A recent article in the Telegraph (read it here) got me thinking once more about data. This also got me thinking about the book “Thinking, Fast and Slow” by Daniel Kahneman which I have only recently finished reading. The book highlighted a number of issues which I feel have implications for education and need to be considered by school leaders.
Firstly the small numbers effect: The Bill and Melinda gates foundation commissioned a study to examine schools in search of the most effective schools. It found, unsurprisingly that small size, in terms of student numbers, schools achieved the best results, over larger schools. Contradictory it also found that small schools also achieved the worst results. The reason for this as explained by Kahneman is that where a data set contains only a small number of items the potential for variability is high. As such, due to a variety of random variables and possibly a little helping of luck, some small schools do particularly well, out achieving big schools. Other small schools are not so lucky and the variables don’t fall so well, resulting in the worst results.

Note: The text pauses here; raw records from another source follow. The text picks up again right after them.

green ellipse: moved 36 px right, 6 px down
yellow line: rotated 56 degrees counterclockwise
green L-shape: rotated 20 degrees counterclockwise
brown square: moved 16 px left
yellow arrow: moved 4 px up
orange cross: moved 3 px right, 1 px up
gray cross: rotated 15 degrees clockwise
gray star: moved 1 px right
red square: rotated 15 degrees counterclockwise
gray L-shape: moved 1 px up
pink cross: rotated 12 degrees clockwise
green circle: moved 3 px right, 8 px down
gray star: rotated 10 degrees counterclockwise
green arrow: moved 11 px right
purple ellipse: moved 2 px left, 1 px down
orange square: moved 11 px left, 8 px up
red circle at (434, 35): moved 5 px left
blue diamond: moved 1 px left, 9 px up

To clarify this consider throwing three darts at a dart board aiming for the centre. This represents the results of a school with a small number of students with higher scores being nearer centre and a lower score being those darts ending further from the centre. In the case of student results an average result would then be calculated for the school and the same can be done looking at the position of the darts. Assuming you are not a professional darts player you may do well or you may not do so well due to a variety of random variables. Given the limited number of darts the potential for variability is high hence a high average or low average is very possible. Next consider if you were to continue and throw sixty darts at the dart board, taking the average across all the dart throws. Given the number of darts the average will regress towards your mean darts throwing ability. The increased number of data items means that variability is reduced as each significant good or poor throw is averaged out among the other throws.
Within schools a great deal of value is being attached to statistical analysis of school data including standardised testing however care must be taken. As I have suggested above a statistical analysis showing school A is better than school B could easily be the result of random factors such as school size, school resourcing and funding, etc as much as it may be related to better quality teaching and learning, and improved student outcomes.

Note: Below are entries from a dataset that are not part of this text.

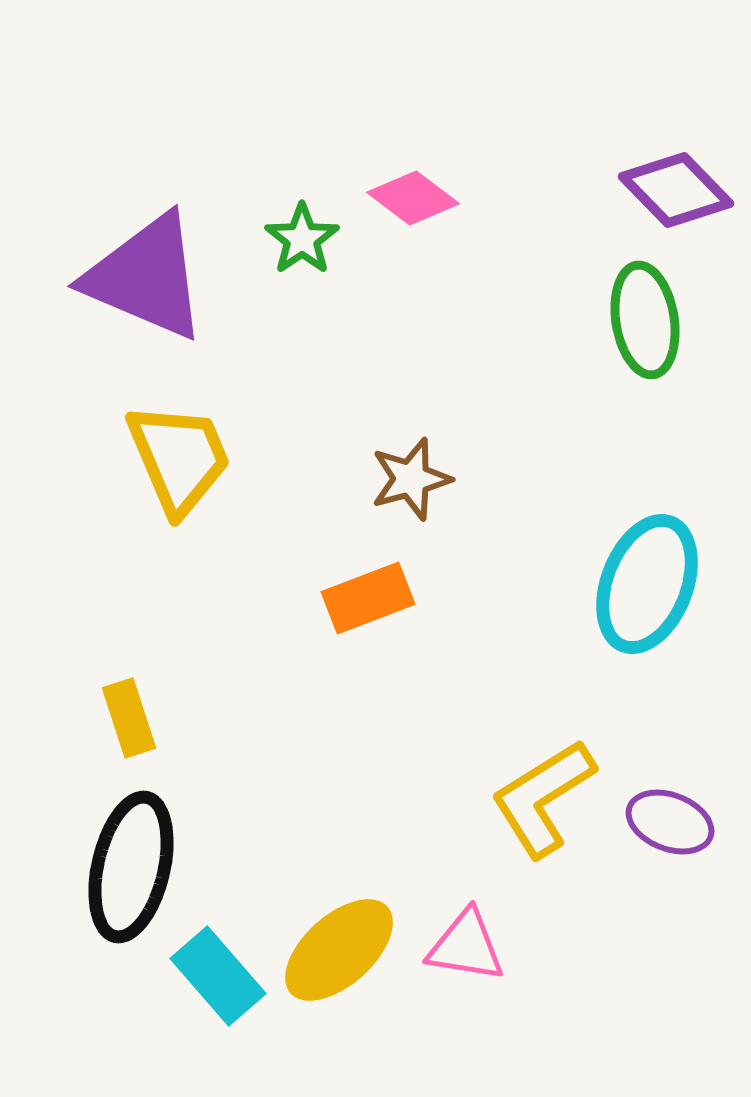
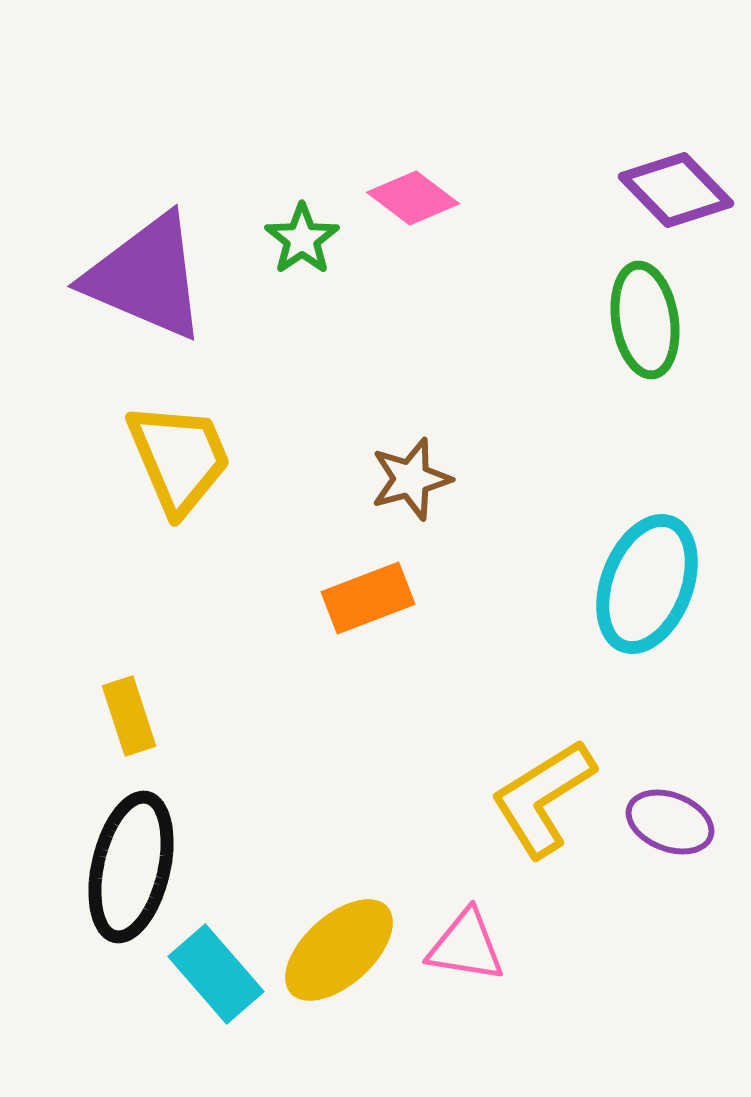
yellow rectangle: moved 2 px up
cyan rectangle: moved 2 px left, 2 px up
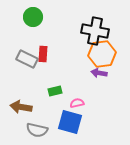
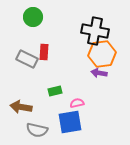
red rectangle: moved 1 px right, 2 px up
blue square: rotated 25 degrees counterclockwise
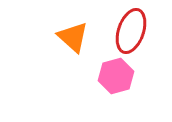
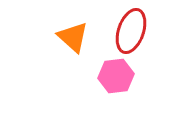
pink hexagon: rotated 8 degrees clockwise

Another issue if how we respond to the results. Kahneman suggests that commonly we look for causal factors. As such we seek to associate the data with a cause which in schools could be a number of different things however our tendency is to focus on that which comes easily to mind. As such poorer (and better, although not as often,) results are associated most often attributed to teachers and the quality of their teaching as this is what is most frequently on the mind of school leaders. We arrive at this conclusion often without considering other possible conclusions such as the variable difficulty of the assessments, assessment implementation, the specific cohort concerned, the sample size as discussed earlier and a multitude of other potential factors. We also, due to arriving so quickly at a causal factor which clearly must be to blame and therefore needs to be rectified, fail to consider the statistical validity of our data. We fail to consider the margins for error which may exist in our data including what we may consider acceptable margins for error. We also fail to consider a number of other factors which influence our interpretation of the data including the tendency to focus more on addressing the results which are perceived to be negative. This constant focus on the negative can result in a blame culture developing which can result in increasing negative results and increasing levels of blame. Maybe an alternative approach which may work would be to focus more on the marginally positive results and how they were achieved and how they could be built upon.

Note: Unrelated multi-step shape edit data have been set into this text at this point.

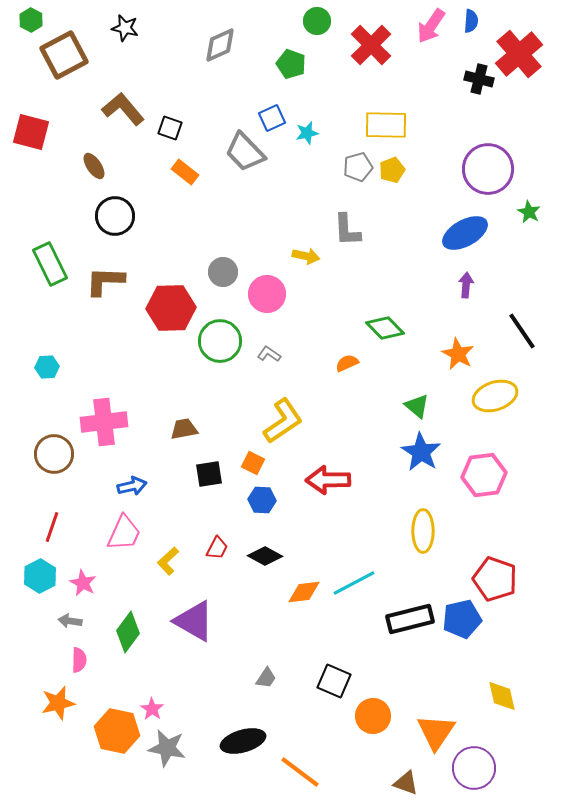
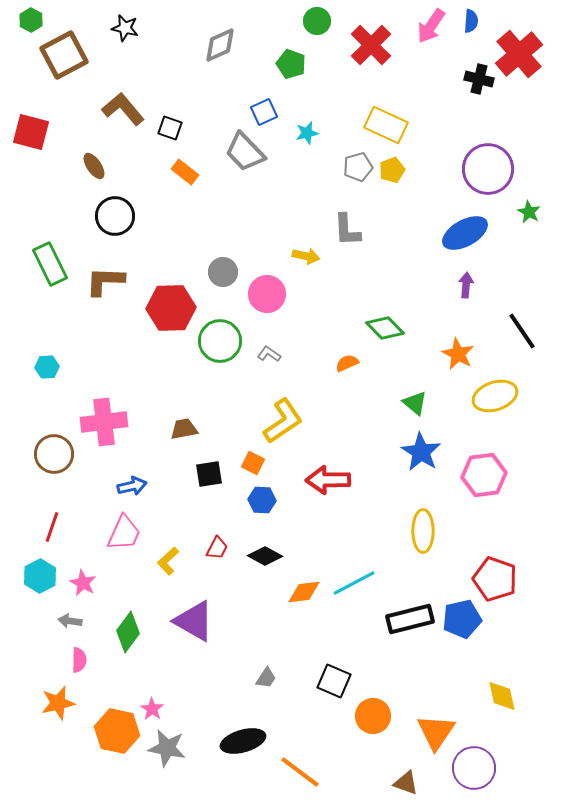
blue square at (272, 118): moved 8 px left, 6 px up
yellow rectangle at (386, 125): rotated 24 degrees clockwise
green triangle at (417, 406): moved 2 px left, 3 px up
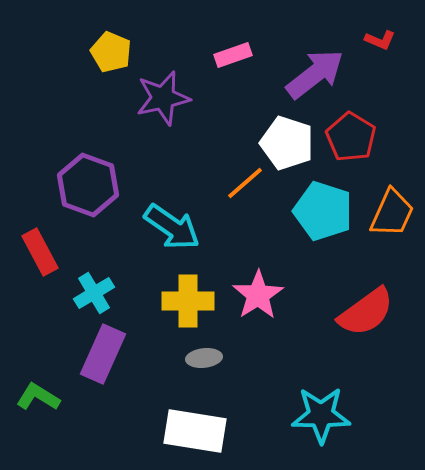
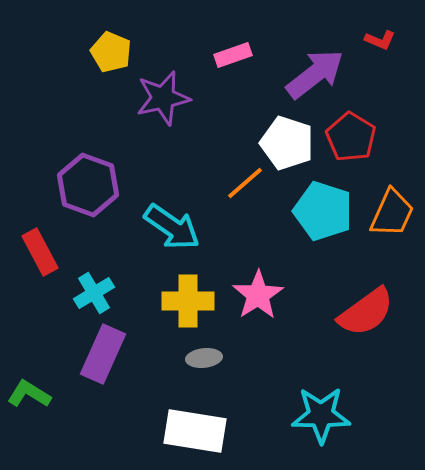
green L-shape: moved 9 px left, 3 px up
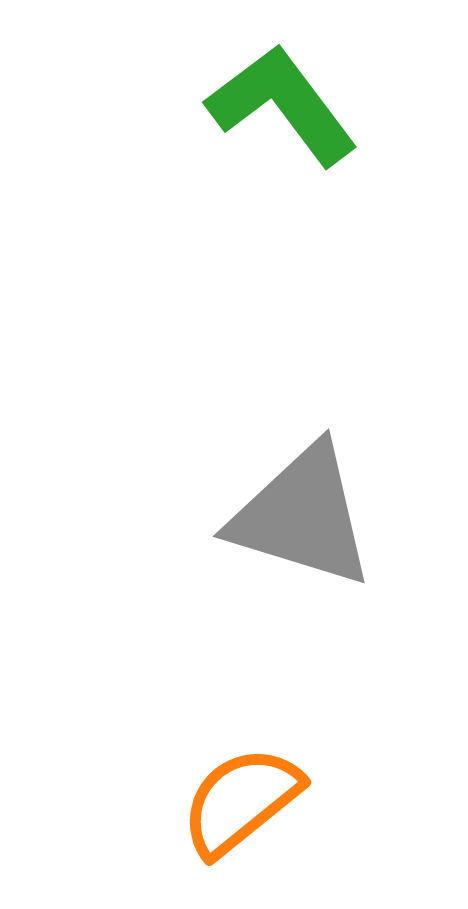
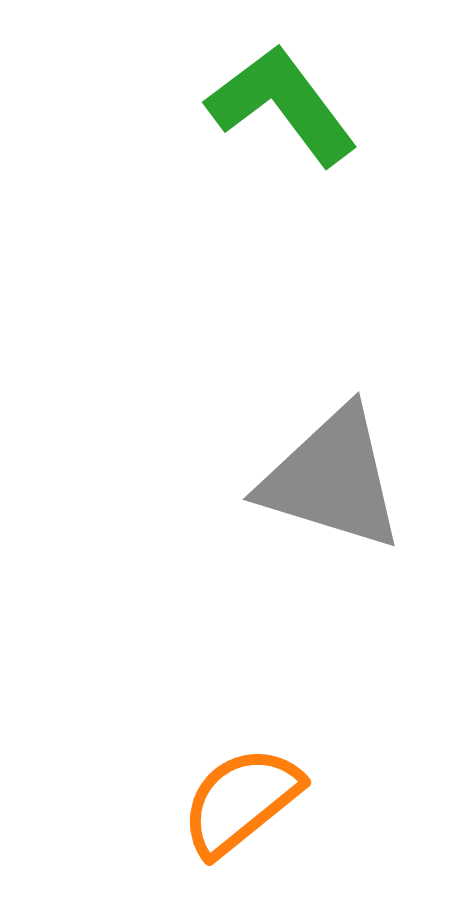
gray triangle: moved 30 px right, 37 px up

The key issue in my belief is that we need to take care with data and the conclusions we infer from it. We cannot abandon the use of data as how else would we measure how we are doing, however equally we cannot take it as fully factual. The world is a complex place filled with variables, randomness and luck, and we need to examine school data bearing this fact in mind. We also need to bear in mind that data is a tool to help us deliver the best learning opportunities for students; data is not an end in itself!